Une sommation lui a également été délivrée le 31 octobre 2023 afin de communiquer sans délai l’acte de cession entre la société ACIAM et elle, de justifier de l’exploitation des locaux , de communiquer les contrats de sous-location, de justifier du montant des loyers de sous-location depuis le 1er août 2022 de justifier que les sous-locataires exploitent les locaux en conformité avec les dispositions propres aux établissements recevant du public a communiqué son attestation ainsi que celle de ses sous-locataires, de la révision des systèmes d’incendie et des blocs d’évacuation ainsi que de l’ascenseur, à procéder aux travaux d’entretien et de laisser le libre accès aux locaux en sous-sol, en lui précisant qu’à défaut elle saisirait les juridictions compétentes pour faire valoir ses droits.
La SAS ROCHECOUART a contesté la validité de la sommation ainsi que du commandement de payer qui lui ont été délivrés, par courrier du 12 décembre 2023.
Toutefois, larticle L.143-2 du code de commerce dispose que le propriétaire qui poursuit la résiliation du bail de l’immeuble dans lequel s’exploite un fonds de commerce grevé d’inscriptions doit notifier sa demande aux créanciers antérieurement inscrits, au domicile déclaré par eux dans leurs inscriptions. Le jugement ne peut intervenir qu’après un mois écoulé depuis la notification.
Or en l’espèce, force est de relever que la SCI LOUIS PIN qui sollicite la résiliation du bail commercial n’a pas produit d’état des inscriptions certifié par le greffe du tribunal de commerce ne révélant aucune inscription sur le fonds de commerce ou, le cas échéant, de dénonce au créancier inscrit, en dépit de la demande qui lui a été faite en cours de délibéré.
Il convient par conséquent en application de la disposition susvisée, d’ordonner la réouverture des débats et de surseoir à statuer jusqu’à production de cette ou ces pièces.

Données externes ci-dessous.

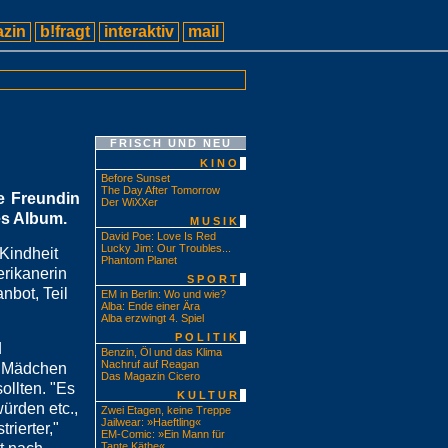
zin
b!fragt
interaktiv
mail
FRISCH UND NEU
KINO
Before Sunset
The Day After Tomorrow
te Freundin
Der WiXXer
es Album.
MUSIK
David Poe: Love Is Red
Lucky Jim: Our Troubles...
 Kindheit
Phantom Planet
erikanerin
SPORT
nbot, Teil
EM in Berlin: Wo und wie?
Alba: Ende einer Ära
Alba erzwingt 4. Spiel
POLITIK
d
Benzin, Öl und das Klima
Nachruf auf Reagan
ie Mädchen
Das Magazin Cicero
ollten. "Es
KULTUR
ürden etc.,
Zwei Etagen, keine Treppe
Jailwear: »Haeftling«
rierter,"
EM-Comic: »Ein Mann für
Tante Käthe«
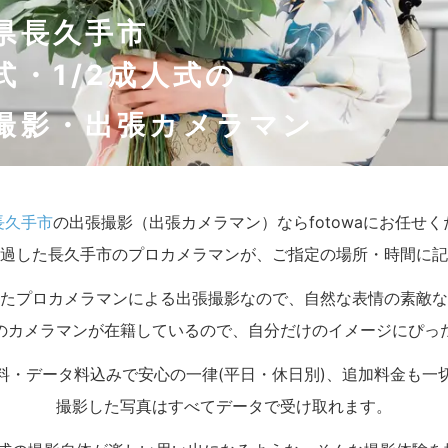
県長久手市
式・1/2成人式の
撮影・出張カメラマン
長久手市
の出張撮影（出張カメラマン）ならfotowaにお任せ
過した長久手市のプロカメラマンが、ご指定の場所・時間に記
たプロカメラマンによる出張撮影なので、自然な表情の素敵な
のカメラマンが在籍しているので、自分だけのイメージにぴっ
料・データ料込みで安心の一律(平日・休日別)、追加料金も一
撮影した写真はすべてデータで受け取れます。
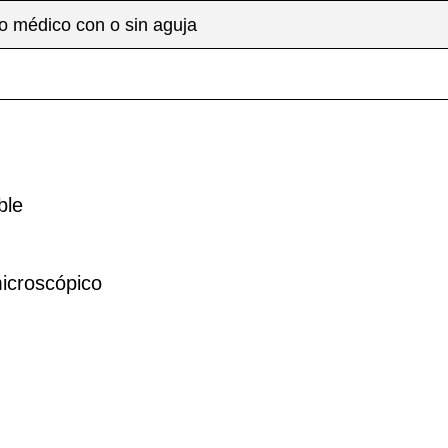
 médico con o sin aguja
Correo
Correo
*
*
ble
País
País
*
*
icroscópico
 Empresa
 Empresa
e
e
*
*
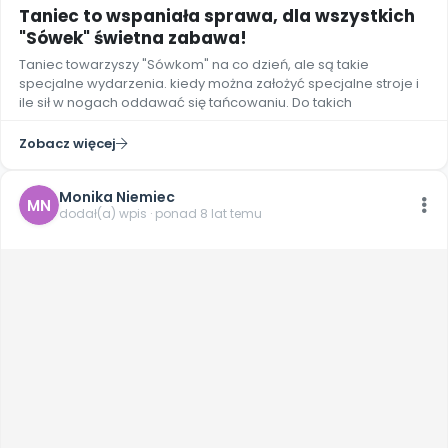
Taniec to wspaniała sprawa, dla wszystkich
"Sówek" świetna zabawa!
Taniec towarzyszy "Sówkom" na co dzień, ale są takie
specjalne wydarzenia. kiedy można założyć specjalne stroje i
ile sił w nogach oddawać się tańcowaniu. Do takich
Zobacz więcej
Monika Niemiec
MN
dodał(a) wpis · ponad 8 lat temu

Les dépens seront réservés.
PAR CES MOTIFS
Nous, Juge des référés du Tribunal judiciaire de Nice, statuant publiquement, par ordonnance contradictoire, mixte et prononcée par mise à disposition au greffe, avis préalablement donné,
Au principal, renvoyons les parties à se pourvoir comme elles aviseront, mais dès à présent,
ORDONNONS la jonction de l‘instance sous le numéro 24/1078 avec l’instance principale enrôlée sous le numéro 24/225 sous ce dernier numéro ;
REJETONS l’exception de nullité soulevée par la SAS CASA IDEAS ;
REJETONS la fin de non recevoir soulevée par la SAS ROCHECHOUART DISTRIBUTION et sa demande de mise hors de cause ;
ORDONNONS la réouverture des débats à l’audience du 1er avril 2025 à 9h et ce aux fins de production par la SCI LES PINS d’un état des inscriptions certifié par le greffe du tribunal de commerce ne révélant aucune inscription sur le fonds de commerce de la SAS CASA IDEAS ou, le cas échéant, de justificatifs des dénonces faites au (x) créancier(s) inscrit(s),
SURSOYONS à statuer dans l’attente sur les demandes ;
RESERVONS les dépens ;
RAPPELONS que la présente décision est exécutoire de plein droit à titre provisoire.